The annual parade celebrates Israel's capture of Jerusalem in the 1967 Middle East war, but has increasingly become a show of strength for Jewish nationalists eager to extend their influence in a city which has a large Palestinian population.
Many marchers sang and danced as they wound their way through the narrow, stone streets. Others sought confrontation.
"An Arab is a son of a whore," a group of youths yelled in front of Damascus Gate, the main entrance to the Old City's Muslim neighbourhood. "May your villages burn," another group shouted.

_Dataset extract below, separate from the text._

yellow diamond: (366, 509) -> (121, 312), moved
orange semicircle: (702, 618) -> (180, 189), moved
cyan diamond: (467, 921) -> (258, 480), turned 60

Adding to the tensions, police said a record 2,600 Jews had toured Al-Aqsa esplanade ahead of the march. Looking to halt the visits, Palestinians hurled stones and set off fireworks, before being pushed back by police firing stun grenades.
Some of the Jews wore religious garb and appeared to pray, ignoring a long-standing ban on Jewish worship in the compound. A few held up Israeli flags and sang the national anthem.

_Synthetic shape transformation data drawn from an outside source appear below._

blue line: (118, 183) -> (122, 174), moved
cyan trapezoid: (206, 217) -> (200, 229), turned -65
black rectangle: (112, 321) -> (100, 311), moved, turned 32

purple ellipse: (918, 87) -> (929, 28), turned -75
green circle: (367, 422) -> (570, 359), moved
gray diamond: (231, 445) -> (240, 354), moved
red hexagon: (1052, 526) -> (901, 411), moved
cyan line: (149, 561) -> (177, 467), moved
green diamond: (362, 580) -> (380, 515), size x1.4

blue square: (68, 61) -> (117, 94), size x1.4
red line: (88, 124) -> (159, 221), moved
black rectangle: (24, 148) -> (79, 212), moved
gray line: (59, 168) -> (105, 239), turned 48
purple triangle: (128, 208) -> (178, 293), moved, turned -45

The preacher of the mosque, Sheikh Ikrima Sabri, denounced their behaviour. "What happened today in Al-Aqsa mosque hadn't taken place since 1967," he told Reuters.
Al-Aqsa is the third holiest site in Islam. It is also revered by Jews as the Temple Mount - a vestige of their faith's two ancient temples.
The Islamist group Hamas, which governs the Gaza Strip and has cast itself as a defender of Muslim Jerusalem, condemned Sunday's mass visit, which went viral on social media.
"The Israeli government is fully responsible for all these reckless policies and the following consequences," senior Hamas official Bassem Naim told Reuters.
Hamas fired rockets into Israel during last year's march, triggering an 11-day war that killed at least 250 Palestinians in Gaza and 13 people in Israel. Despite threatening violence this year, the Gaza border remained quiet as night descended.
By contrast, clashes were reported across the occupied West Bank on Sunday, injuring more than 160 Palestinians, including 20 people hit by live bullets, medics said.
Palestinian shopkeepers in Jerusalem shuttered their stalls hours before the parade was due to start and fights broke out sporadically as the marchers penetrated the Muslim district. One Israeli youth was videoed using pepper spray on a Palestinian woman, leading to an exchange of punches and kicks.
Israeli Prime Minister Naftali Bennett said the vast majority of marchers had come to celebrate.
"Unfortunately there is a minority that has come to set the area ablaze ... trying to use force in order to ignite a conflict," he said in a statement.
Israel sees all of Jerusalem as its eternal and indivisible capital, while Palestinians want the eastern section as a capital of their future state. Hamas, deemed a terrorist organisation by Western governments, sees all of modern-day Israel as occupied.
Palestinians view Sunday's march as part of a broader campaign to bolster Jewish presence across the city, which has seen tensions tick up in recent weeks.
Israeli police repeatedly clashed with Palestinians in Al-Aqsa compound in April, during the holy month of Ramadan, with Muslims angered by the rising numbers of Jewish visitors to the mosque esplanade.
Two weeks ago, the funeral of Al Jazeera journalist Shireen Abu Akleh, killed during an Israeli army West Bank raid, descended into chaos when police charged the mourners and yanked away Palestinian flags.